Now, your analytical chemist is about the most inquisitive person under the sun. Bluebeard’s wife was a baby to him. Why, your A C would have pulled the Blue Chamber all to bits, and the key too, so as to see what they were made of. He is always taking something to pieces. For instance, quite lately gas tar was gas tar, and we knew that it was black and sticky, good for palings and horribly bad for our clothes, when, on hot, sunny days, we climbed over the said palings. But, all at once, the A C took gas tar in hand to see what it was made of, and the result is—what? I must not keep Vince and you waiting to tell all—in fact, I don’t know, but may suggest a little. Gas tar now means brilliant aniline dyes, and sweet scents, and flavours that we cannot tell from pears and almonds, and ammonia and carbolic preparations good for the destruction of disease germs. But when the A C attacked the tallow of the candle he astonished us more.
For, so to speak, he took the tallow, and he said to himself, Now, here’s tallow—an unpleasant animal fat: let’s see what it is made of.
Years ago I should have at once told him that it was grease, obtained by melting down the soft parts of an animal. But the A C would have said to me: Exactly; but what is the grease made of?
Then he began making tests and analysing, with the result that out of candle fat he distilled a beautifully clear white, intensely sweet fluid, and made a name for it: glycerine, from the Greek for “sweet,” for which, as Captain Cuttle would have said, consult your lexicon.
Then our friend the chemist tested the glycerine, and tried if it would burn; but it would not burn in the least, and he naturally enough said, Well, that stuff is no good for candles, so it may be extracted from the tallow.
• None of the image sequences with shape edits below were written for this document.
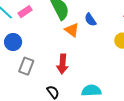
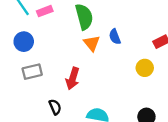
gray rectangle: (26, 66) -> (32, 72), turned 42

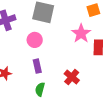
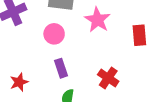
pink star: (81, 33) -> (97, 20), moved

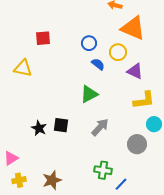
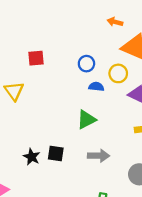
blue semicircle: (98, 64) -> (96, 87), turned -32
yellow triangle: (23, 68) -> (14, 91), turned 42
gray arrow: (100, 127) -> (98, 156), turned 48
To make a long dissertation short, that was done at once, and the result was that, instead of the new tallow candles being soft, they were found to be hard, and to burn more clearly. Then chemicals were added, and they became harder still, and were called composites.
That was the beginning of the improvements, which subject I must carry no further, but return to our hungry lad, who, hearing the reading going on, would not interrupt his mother, but took up his candle and went to the larder to investigate for himself.
There was bread and butter, and bread and cheese, and a small piece of mutton—but this last was raw; and Vince was about to turn to the bread and cheese when his eyes lighted upon a wedge of cold apple dumpling, which he seized upon as the very thing, bore off to his bedroom, after putting his head in at the parlour door to say good-night, ate with the greatest of gusto, and then, thoroughly drowsy, tumbled into bed.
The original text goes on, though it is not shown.